We do not, indeed, feel prepared to say precisely how far such merely formal transfers upon the books of the bank, and for the purpose of defeating the proper objects of the charter, in one particular, are to be regarded as of any force whatever, as to those who are instrumental in bringing them about. Reason and policy and justice would seem to require, that they should be treated as simply void. But certainly the plaintiff had no reason to expect, that the bank would deal any differently with his brother, on account of any such mere shadow of a transfer, while he was all the time receiving the dividends, and treating the stock, to all intents, as his own, which it in fact was. Nor can it be supposed, that any honorable man would act upon any such expectation.

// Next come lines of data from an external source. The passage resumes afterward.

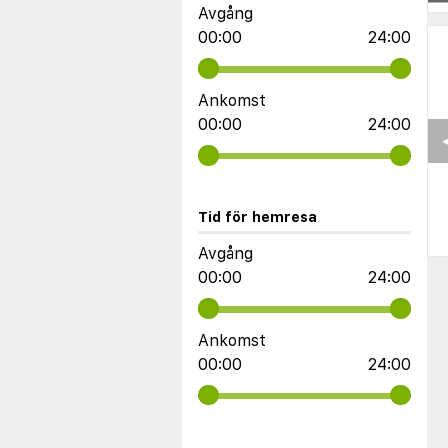
Avgång
00:00
24:00
Ankomst
00:00
24:00
Tid för hemresa
Avgång
00:00
24:00
Ankomst
00:00
24:00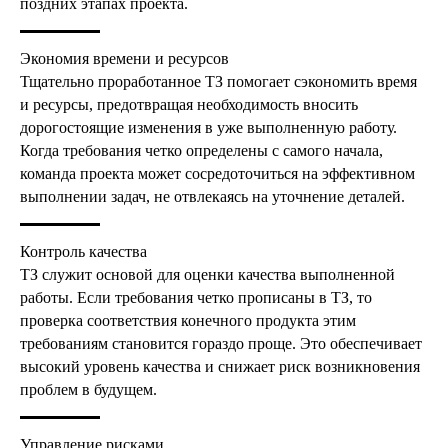
поздних этапах проекта.
Экономия времени и ресурсов
Тщательно проработанное ТЗ помогает сэкономить время
и ресурсы, предотвращая необходимость вносить
дорогостоящие изменения в уже выполненную работу.
Когда требования четко определены с самого начала,
команда проекта может сосредоточиться на эффективном
выполнении задач, не отвлекаясь на уточнение деталей.
Контроль качества
1. Контроль изменений
ТЗ служит основой для оценки качества выполненной
документа:
регистрация
работы. Если требования четко прописаны в ТЗ, то
изменений ТЗ, список
проверка соответствия конечного продукта этим
согласующих сотрудников;
требованиям становится гораздо проще. Это обеспечивает
высокий уровень качества и снижает риск возникновения
проблем в будущем.
2. Глоссарий:
описание
Управление рисками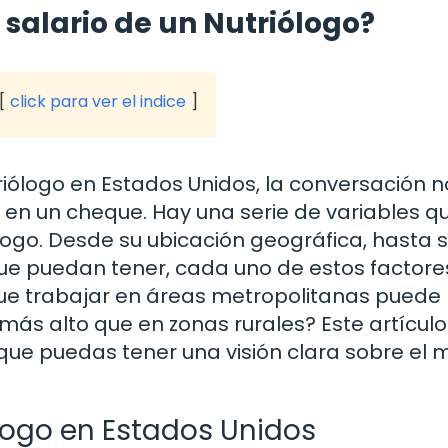
 salario de un Nutriólogo?
click para ver el indice
iólogo en Estados Unidos, la conversación n
o en un cheque. Hay una serie de variables q
go. Desde su ubicación geográfica, hasta su
que puedan tener, cada uno de estos factore
ue trabajar en áreas metropolitanas puede
más alto que en zonas rurales? Este artículo
que puedas tener una visión clara sobre el
ólogo en Estados Unidos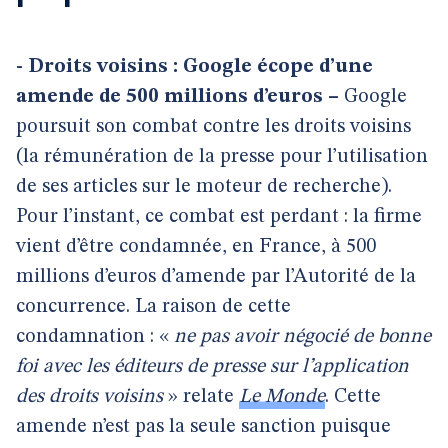
- Droits voisins : Google écope d’une
amende de 500 millions d’euros –
Google
poursuit son combat contre les droits voisins
(la rémunération de la presse pour l’utilisation
de ses articles sur le moteur de recherche).
Pour l’instant, ce combat est perdant : la firme
vient d’être condamnée, en France, à 500
millions d’euros d’amende par l’Autorité de la
concurrence. La raison de cette
condamnation : «
ne pas avoir négocié de bonne
foi avec les éditeurs de presse sur l’application
des droits voisins
» relate
Le Monde
. Cette
amende n’est pas la seule sanction puisque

We think, therefore, that his title must date, as between himself and the bank, from the time they had notice of such title.

And the fact, that certain persons, who formed the majority of the board of directors, advised this distribution of the stock, can, in our apprehension, make no difference. As directors, they had no right to make or advise any such operation. It was not supposed by any one, that, as directors, they had any such authority, or that they *362professed to act upon any such ground. We think, therefore, that all the plaintiff’s shares must be considered as standing upon the same ground. So far as the bank was concerned, at the time of the attachment and sale, the title was in Elisha L. Sabin. -

It is, perhaps, not necessary to go farther. We entertain, however, upon the present argument, no reasonable doubt, that the mode of transfer of stock pointed out in the charter is the only mode, which the public are bound to regard as conveying the title. All persons, unaffected with notice to the contrary, are at liberty to act upon the faith of the title being where it appears upon the books of the corporation to be.

This view we do not think inconsistent with the notion, that any other mode of conveyance may be perfectly good, between the parties to it, and to all others having notice of it, the same as an unrecorded deed, or notice of a mere equity,

It seems to us reasonable to conclude, that the defendants, as a corporation, under their charter, might refuse to allow the transfer of stock to go upon their books, until all debts due from the grantor, or seller, to the bank were paid. Indeed, this seems the only mode in which they could enforce their lien against the title of a bonajide purchaser.

But if a formal transfer of stock were made upon the books of the bank by mistake, or in any other way, not intending to convey title, we do not think one who had knowledge of that fact would acquire any title, as against a bonajide owner, or pledgee, by purchase of the person in whose name the stock stands. These are, we believe, but elementary principles in the law, as they certainly are in reason, justice, and morals. Judgment affirmed.